Your instructions:
How many lines of the material below contain the string "that"? Answer with the number and nothing else.

_ _ _ _ _ _ _

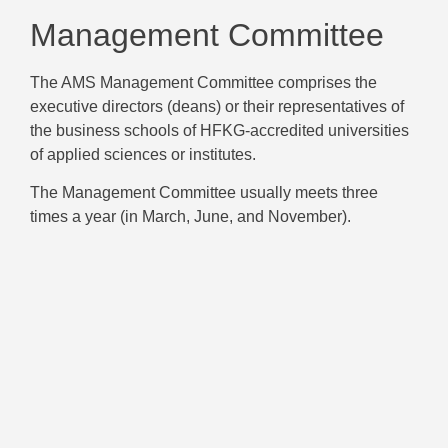
Management Committee
The AMS Management Committee comprises the
executive directors (deans) or their representatives of
the business schools of HFKG-accredited universities
of applied sciences or institutes.
The Management Committee usually meets three
times a year (in March, June, and November).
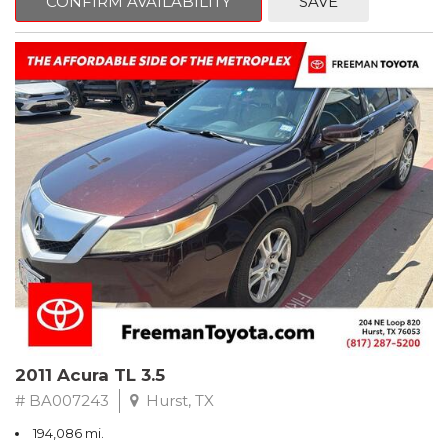
CONFIRM AVAILABILITY
SAVE
Clean CARFAX. Slate Metallic
FWD 5-Speed Automatic with Overdrive 3.3L V6 SMPI DOHC
19/26 City/Highway MPG
** FREE DELIVERY UP TO 100 MILES FROM OUR DEALERSHIP!
2011 Acura TL 3.5
# BA007243
Hurst, TX
194,086 mi.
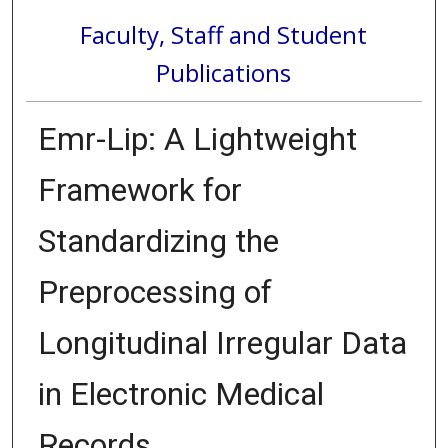
Faculty, Staff and Student
Publications
Emr-Lip: A Lightweight
Framework for
Standardizing the
Preprocessing of
Longitudinal Irregular Data
in Electronic Medical
Records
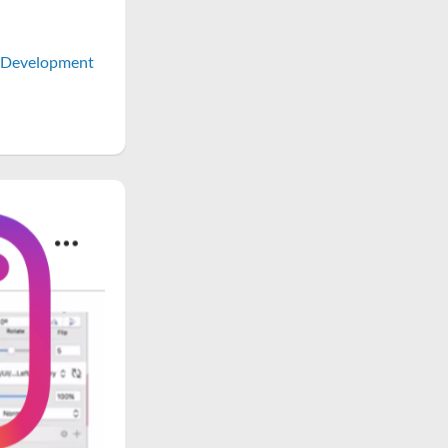
Development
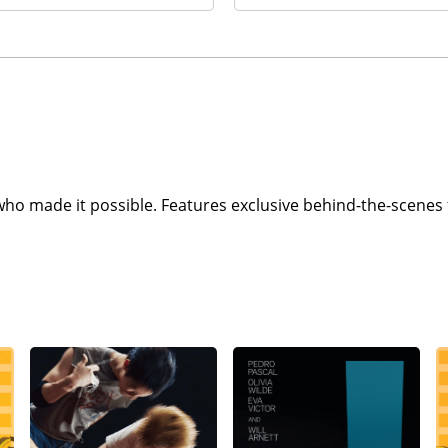
who made it possible. Features exclusive behind-the-scenes 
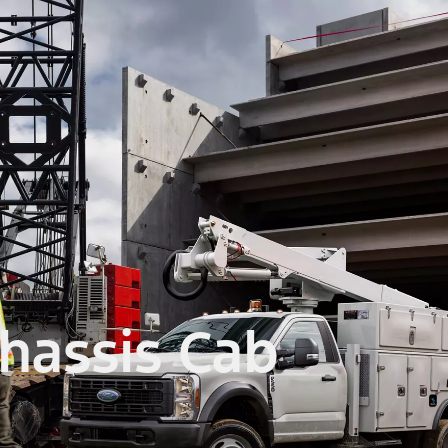
hassis Cab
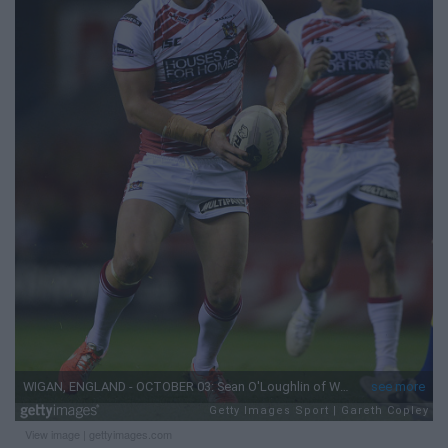
View image
|
gettyimages.com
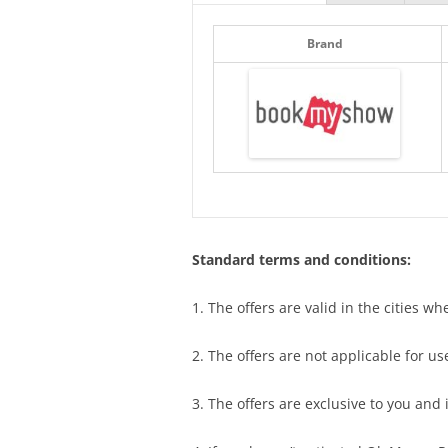
Brand
Standard terms and conditions:
1. The offers are valid in the cities w
2. The offers are not applicable for 
3. The offers are exclusive to you and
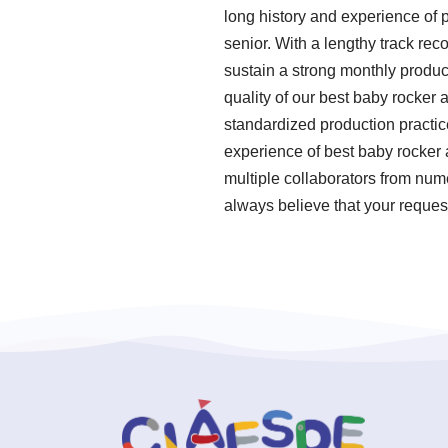
long history and experience of
senior. With a lengthy track rec
sustain a strong monthly produc
quality of our best baby rocker 
standardized production practi
experience of best baby rocker
multiple collaborators from num
always believe that your reques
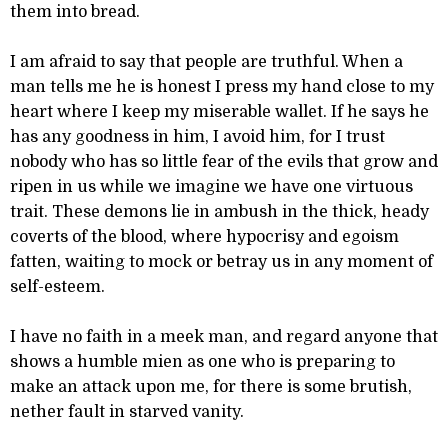
them into bread.
I am afraid to say that people are truthful. When a
man tells me he is honest I press my hand close to my
heart where I keep my miserable wallet. If he says he
has any goodness in him, I avoid him, for I trust
nobody who has so little fear of the evils that grow and
ripen in us while we imagine we have one virtuous
trait. These demons lie in ambush in the thick, heady
coverts of the blood, where hypocrisy and egoism
fatten, waiting to mock or betray us in any moment of
self-esteem.
I have no faith in a meek man, and regard anyone that
shows a humble mien as one who is preparing to
make an attack upon me, for there is some brutish,
nether fault in starved vanity.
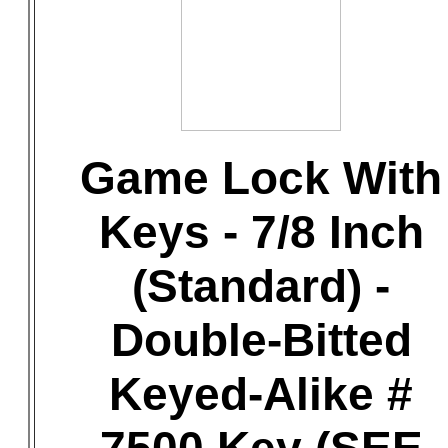
Game Lock With
Keys - 7/8 Inch
(Standard) -
Double-Bitted
Keyed-Alike #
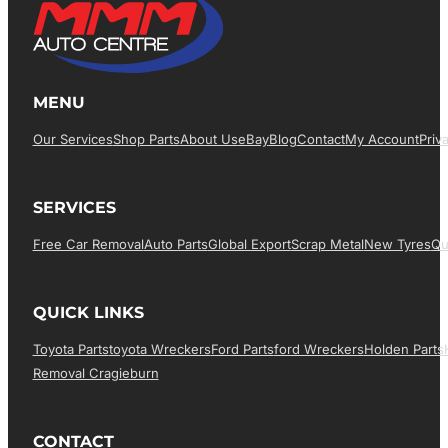
MENU
Our Services
Shop Parts
About Us
EBay
Blog
Contact
My Account
Priv
SERVICES
Free Car Removal
Auto Parts
Global Export
Scrap Metal
New Tyres
Qu
QUICK LINKS
Toyota Parts
Toyota Wreckers
Ford Parts
Ford Wreckers
Holden Parts
Removal Cragieburn
CONTACT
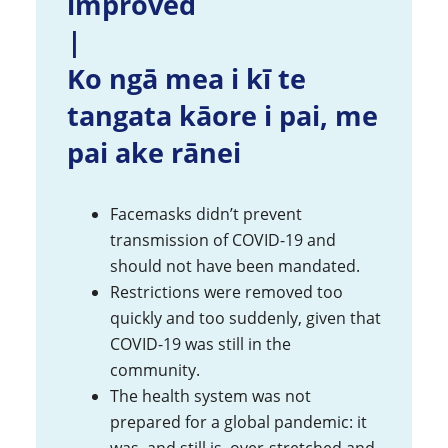
improved
|
Ko ngā mea i kī te
tangata kāore i pai, me
pai ake rānei
Facemasks didn’t prevent
transmission of COVID-19 and
should not have been mandated.
Restrictions were removed too
quickly and too suddenly, given that
COVID-19 was still in the
community.
The health system was not
prepared for a global pandemic: it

_ _ _ _ _ _ _

Answer box:
5